_Task description_
Work out how many lines of the material below mention the word "Литву"; reply with the number only.

_Entries provided_

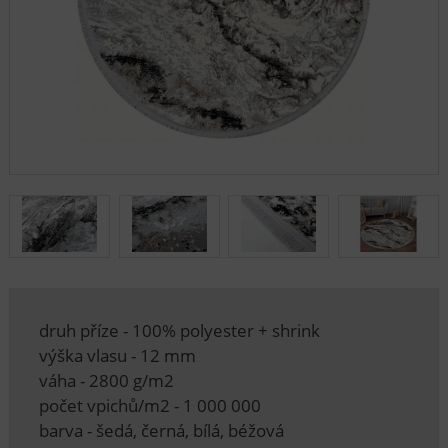
druh příze - 100% polyester + shrink
výška vlasu - 12 mm
váha - 2800 g/m2
počet vpichů/m2 - 1 000 000
barva - šedá, černá, bílá, béžová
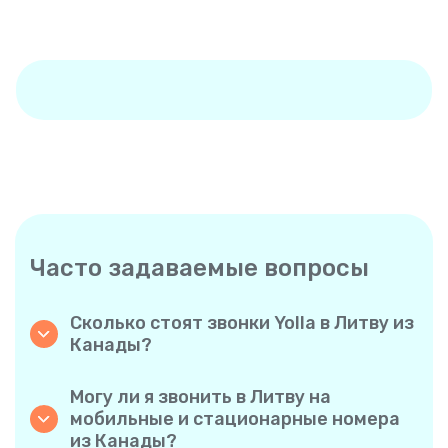
Часто задаваемые вопросы
Сколько стоят звонки Yolla в Литву из
Канады?
Yolla предлагает доступные тарифы на
звонки в Литву. Ознакомьтесь с
Могу ли я звонить в Литву на
актуальными тарифами в приложении —
мобильные и стационарные номера
никаких скрытых комиссий, никаких
из Канады?
неожиданностей.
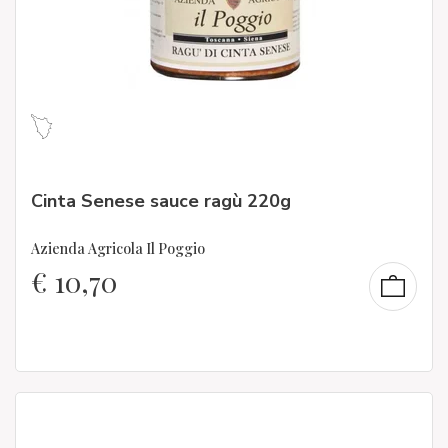
Cinta Senese sauce ragù 220g
Azienda Agricola Il Poggio
€
10,70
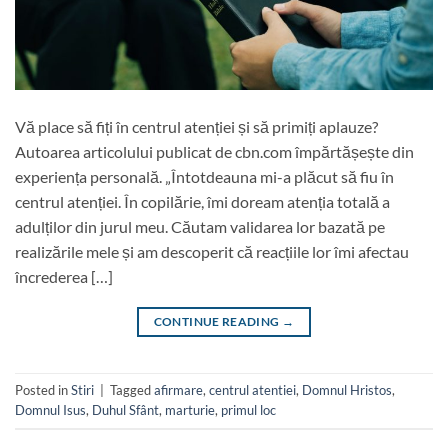
Vă place să fiți în centrul atenției și să primiți aplauze?
Autoarea articolului publicat de cbn.com împărtășește din
experiența personală. „Întotdeauna mi-a plăcut să fiu în
centrul atenției. În copilărie, îmi doream atenția totală a
adulților din jurul meu. Căutam validarea lor bazată pe
realizările mele și am descoperit că reacțiile lor îmi afectau
încrederea […]
CONTINUE READING
→
Posted in
Stiri
|
Tagged
afirmare
,
centrul atentiei
,
Domnul Hristos
,
Domnul Isus
,
Duhul Sfânt
,
marturie
,
primul loc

_Output below_
3